Brad Fauteux: Being eco-conscious is simply good business practice, and also makes customers feel like they’re part of a bigger picture by supporting sustainable practices.  Most people think that going green is expensive, but that point of view is quickly becoming archaic.  Becoming more energy efficient or using recyclable materials can actually lead to more business; that’s because an increasing amount of people are looking to support companies that are more environmentally responsible. 

Q: Do you have any advice for entrepreneurs who want to create an eco-friendly business?

Brad Fauteux: There are many steps entrepreneurs can take to create an eco-friendly businesse. A good starting point is to connect with other businesses that have already shown a commitment to being environmentally forward-thinking. These vendors can become your partners in going green.  Things like using sustainable packaging, digital record keeping, using solar panels to generate energy, buying local and using renewable resources are also ways to reduce your business’ carbon footprint and promote sustainability. 

Q:  Some would argue the future of sustainability is in the hands of entrepreneurs.  Why do we need more entrepreneurs in this space?

Brad Fauteux: Unlike many traditional corporations who are oftentimes focused on pleasing their shareholders, I think entrepreneurs are more inclined to implement measures that support sustainability practices.   Oftentimes, they want to be recognized for leaving a legacy, connecting to businesses with purpose, and leading organizations through inspiration.  It’s often as much about leading by example and motivating others to take action than as turning a profit. 

Q: What are some simple ways for existing businesses to minimize environmental impact as part of their core practices?

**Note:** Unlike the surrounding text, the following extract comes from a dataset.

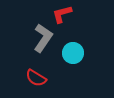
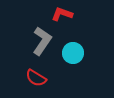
red L-shape: rotated 35 degrees clockwise
gray L-shape: moved 1 px left, 3 px down
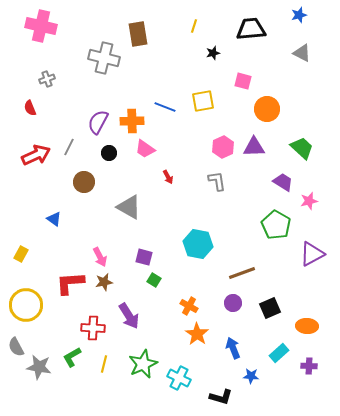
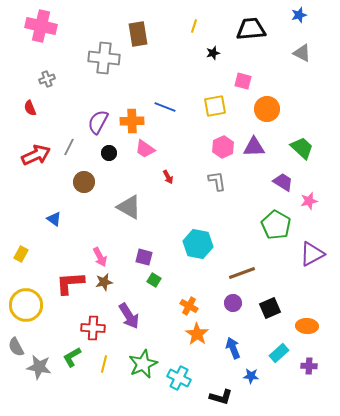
gray cross at (104, 58): rotated 8 degrees counterclockwise
yellow square at (203, 101): moved 12 px right, 5 px down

Brad Fauteux:  They could hire someone, a sustainability ambassador of sorts, to take charge of implementing best environmental practices.  If that’s not financially feasible, an employee or team leader can challenge their coworkers to a “plastic-free” work zone aiming to minimize or eradicate the use of plastic water bottles.  Restaurant owners can trade in their styrofoam to-go containers for recyclable paper boxes and eliminate plastic straws.  I recently went to a coffee shop that offered Mason jars as returnable coffee cups. Even simple measures can be the kickstart to making green initiatives a part of the fabric of your business.